▶ [Work required]:
Retype the lines from the one containing "Segment: left lung" through the last line of the entries below, exactly and in full, omitting every image.

▶ [Stored data entries]:
□ □ □ □ □
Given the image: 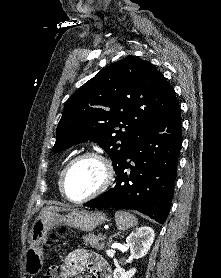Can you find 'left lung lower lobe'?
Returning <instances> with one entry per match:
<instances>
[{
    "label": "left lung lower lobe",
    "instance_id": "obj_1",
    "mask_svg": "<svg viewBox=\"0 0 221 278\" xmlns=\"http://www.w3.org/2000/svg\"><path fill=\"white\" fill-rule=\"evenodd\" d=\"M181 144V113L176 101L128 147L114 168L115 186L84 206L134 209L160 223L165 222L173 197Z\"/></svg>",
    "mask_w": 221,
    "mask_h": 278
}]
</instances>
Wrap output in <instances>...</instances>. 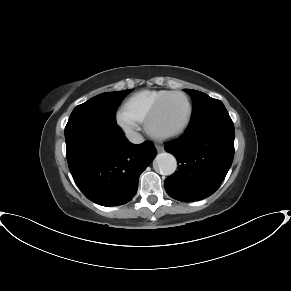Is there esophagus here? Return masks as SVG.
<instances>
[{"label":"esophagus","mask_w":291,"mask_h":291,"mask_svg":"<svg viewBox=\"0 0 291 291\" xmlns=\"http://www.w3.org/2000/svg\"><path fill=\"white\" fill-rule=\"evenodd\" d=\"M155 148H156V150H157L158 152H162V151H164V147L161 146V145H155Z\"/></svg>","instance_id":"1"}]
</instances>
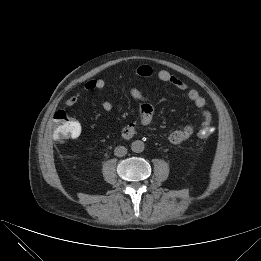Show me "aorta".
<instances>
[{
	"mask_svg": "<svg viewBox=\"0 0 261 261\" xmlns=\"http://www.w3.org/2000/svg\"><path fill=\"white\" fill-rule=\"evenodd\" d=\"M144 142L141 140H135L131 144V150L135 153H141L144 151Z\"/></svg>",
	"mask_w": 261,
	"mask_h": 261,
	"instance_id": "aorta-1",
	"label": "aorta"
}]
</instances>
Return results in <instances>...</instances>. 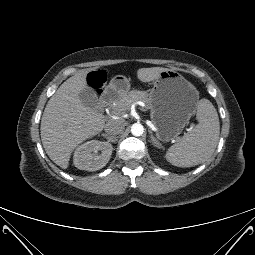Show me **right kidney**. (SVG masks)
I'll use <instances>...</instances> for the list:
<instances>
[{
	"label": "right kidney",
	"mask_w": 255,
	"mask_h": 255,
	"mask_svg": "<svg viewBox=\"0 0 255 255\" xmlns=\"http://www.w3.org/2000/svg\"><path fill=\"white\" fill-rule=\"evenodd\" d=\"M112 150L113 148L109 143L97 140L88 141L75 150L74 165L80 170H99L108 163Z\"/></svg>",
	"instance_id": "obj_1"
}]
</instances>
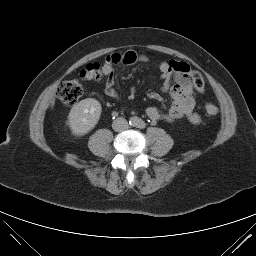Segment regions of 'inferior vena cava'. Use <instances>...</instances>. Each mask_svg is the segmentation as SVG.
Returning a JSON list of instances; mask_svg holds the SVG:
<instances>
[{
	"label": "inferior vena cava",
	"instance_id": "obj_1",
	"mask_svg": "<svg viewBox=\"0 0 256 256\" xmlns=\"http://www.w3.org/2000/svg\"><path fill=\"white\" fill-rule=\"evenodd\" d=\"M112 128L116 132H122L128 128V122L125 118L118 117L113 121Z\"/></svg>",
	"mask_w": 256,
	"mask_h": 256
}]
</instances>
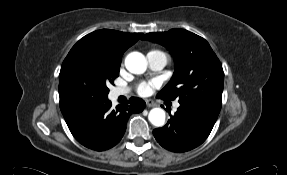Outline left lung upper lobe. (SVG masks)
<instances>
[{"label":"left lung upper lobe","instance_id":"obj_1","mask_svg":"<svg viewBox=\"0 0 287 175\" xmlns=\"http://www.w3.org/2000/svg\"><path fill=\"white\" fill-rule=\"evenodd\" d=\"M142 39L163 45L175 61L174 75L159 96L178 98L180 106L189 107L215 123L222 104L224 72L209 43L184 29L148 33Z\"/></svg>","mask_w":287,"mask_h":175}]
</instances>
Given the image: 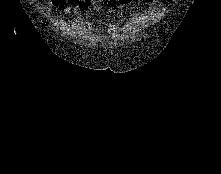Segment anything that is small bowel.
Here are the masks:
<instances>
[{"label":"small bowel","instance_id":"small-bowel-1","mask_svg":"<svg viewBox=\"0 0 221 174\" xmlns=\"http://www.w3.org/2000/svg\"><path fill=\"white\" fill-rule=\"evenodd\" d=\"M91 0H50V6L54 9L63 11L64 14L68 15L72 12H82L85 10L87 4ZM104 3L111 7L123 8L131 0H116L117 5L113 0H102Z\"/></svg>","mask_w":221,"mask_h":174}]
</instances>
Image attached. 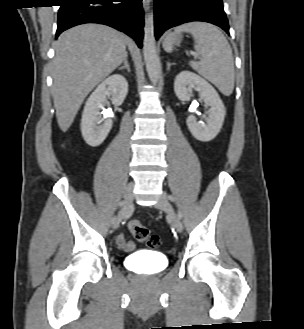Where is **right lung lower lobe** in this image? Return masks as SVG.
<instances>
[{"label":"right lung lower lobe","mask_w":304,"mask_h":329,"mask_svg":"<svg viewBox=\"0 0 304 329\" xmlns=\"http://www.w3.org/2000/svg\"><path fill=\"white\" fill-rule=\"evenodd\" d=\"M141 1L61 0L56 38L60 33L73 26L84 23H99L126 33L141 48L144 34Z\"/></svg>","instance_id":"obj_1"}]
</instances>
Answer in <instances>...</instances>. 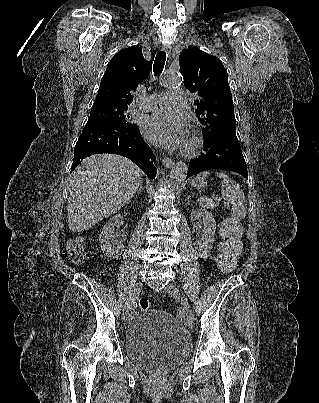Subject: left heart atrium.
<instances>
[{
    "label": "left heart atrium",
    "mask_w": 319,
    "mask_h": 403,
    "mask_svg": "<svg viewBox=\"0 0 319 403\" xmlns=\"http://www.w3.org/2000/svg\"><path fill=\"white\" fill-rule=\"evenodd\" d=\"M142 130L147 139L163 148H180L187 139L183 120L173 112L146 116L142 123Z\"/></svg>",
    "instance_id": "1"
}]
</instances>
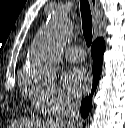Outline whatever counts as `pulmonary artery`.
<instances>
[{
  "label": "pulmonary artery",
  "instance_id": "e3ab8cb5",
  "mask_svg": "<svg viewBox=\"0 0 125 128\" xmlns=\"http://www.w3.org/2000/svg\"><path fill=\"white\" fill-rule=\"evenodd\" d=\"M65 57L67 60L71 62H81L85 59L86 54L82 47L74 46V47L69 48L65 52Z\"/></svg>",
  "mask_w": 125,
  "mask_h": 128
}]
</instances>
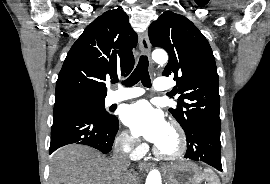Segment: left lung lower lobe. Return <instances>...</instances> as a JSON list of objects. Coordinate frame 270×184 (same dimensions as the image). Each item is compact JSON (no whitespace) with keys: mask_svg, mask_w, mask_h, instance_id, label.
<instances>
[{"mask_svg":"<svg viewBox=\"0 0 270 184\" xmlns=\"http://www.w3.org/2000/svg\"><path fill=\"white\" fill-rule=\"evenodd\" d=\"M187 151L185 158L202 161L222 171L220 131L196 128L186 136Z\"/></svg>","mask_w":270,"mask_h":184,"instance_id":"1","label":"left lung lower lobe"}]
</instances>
□ □ □ □ □
▶ [Response below]:
Segment: left lung lower lobe. Return <instances>...</instances> as a JSON list of objects. Coordinate frame 270×184 (same dimensions as the image). Each item is compact JSON (no whitespace) with keys: mask_svg, mask_w, mask_h, instance_id, label.
<instances>
[{"mask_svg":"<svg viewBox=\"0 0 270 184\" xmlns=\"http://www.w3.org/2000/svg\"><path fill=\"white\" fill-rule=\"evenodd\" d=\"M187 151L185 158L202 161L222 171L220 131L196 128L186 136Z\"/></svg>","mask_w":270,"mask_h":184,"instance_id":"1","label":"left lung lower lobe"}]
</instances>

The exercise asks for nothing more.